No. The right-hand sunnah applies to eating, drinking, giving, receiving, and beginning honored actions. Writing, typing, and using tools are governed by practical necessity and dominant-hand capability. The sunnah does not require you to write with your non-dominant hand.
If I forget at the beginning of a meal, should I say bismillah when I remember?
Yes. The Prophet ﷺ instructed: "If one of you forgets to say bismillah at the beginning of his meal, let him say: 'Bismillahi awwalihi wa akhirihi' — In the name of Allah at the beginning and end of it." (Abu Dawud 3767). The same spirit applies to the right hand — if you forget, switch and continue. Do not let the forgetting become an excuse to abandon the practice for the rest of the meal.
Closing — Conscious Hands, Conscious Life
The Prophet ﷺ did not compartmentalize his worship. His prayer was worship. His eating was worship. His rising and sleeping were worship. He did not achieve this through effort alone — he achieved it through habits so ingrained that every moment carried the possibility of conscious alignment with Allah.
The sunnah of the right hand is one entry point into this way of living. It is small enough to be practical and frequent enough to be formative. Start with your next meal. Right hand, bismillah. Let the sunnah begin there.

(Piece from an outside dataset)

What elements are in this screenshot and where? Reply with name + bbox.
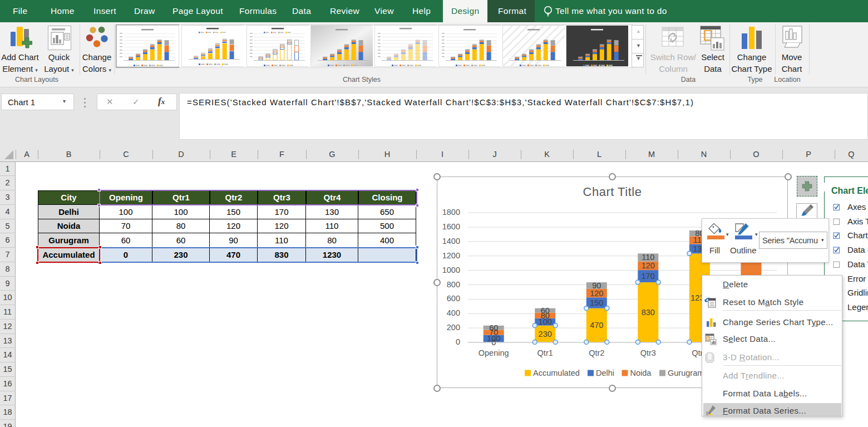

Make every moment a sunnah moment
The DeenBack app helps you build the small daily habits of the Prophet — dhikr, adhkar, sunnahs. One practice at a time, your ordinary day becomes a day of worship.
Free download. Premium features available in-app.
Frequently Asked Questions
What is the sunnah of using the right hand?
The Prophet used his right hand for all honored activities: eating, drinking, giving and receiving things, shaking hands, entering places, and beginning any positive action. He used his left hand for matters of cleanliness and less honored tasks.
Is it haram to eat with the left hand?
Eating with the left hand intentionally without a valid reason is strongly discouraged (makruh or in some scholarly views closer to haram), because the Prophet said: 'Do not eat with your left hand, for Shaytan eats with his left hand.' (Sahih Muslim 2019). It is not a minor preference — it is an active sunnah.
What if I am naturally left-handed?
Left-handed people are encouraged to use their right hand for eating and drinking specifically, as these are explicit prophetic instructions. For tasks requiring dexterity and skill — writing, crafting — scholars generally allow using the dominant hand. The eating and drinking ruling is not about dominance; it is about the sunnah.
What other activities should I use my right hand for?
Shaking hands, giving and receiving items, entering the mosque and home, beginning wudu, wearing clothes and shoes (right first), and any act of honor or generosity. The principle: the right hand is for noble acts.
Is there a hadith about the right hand specifically?
Yes. Aisha (RA) reported: 'The Prophet used to like starting from the right side in all of his affairs: putting on his shoes, combing his hair, and purifying himself.' (Bukhari 168). And the Prophet said: 'When you eat, eat with your right hand, and when you drink, drink with your right hand.' (Muslim 2020).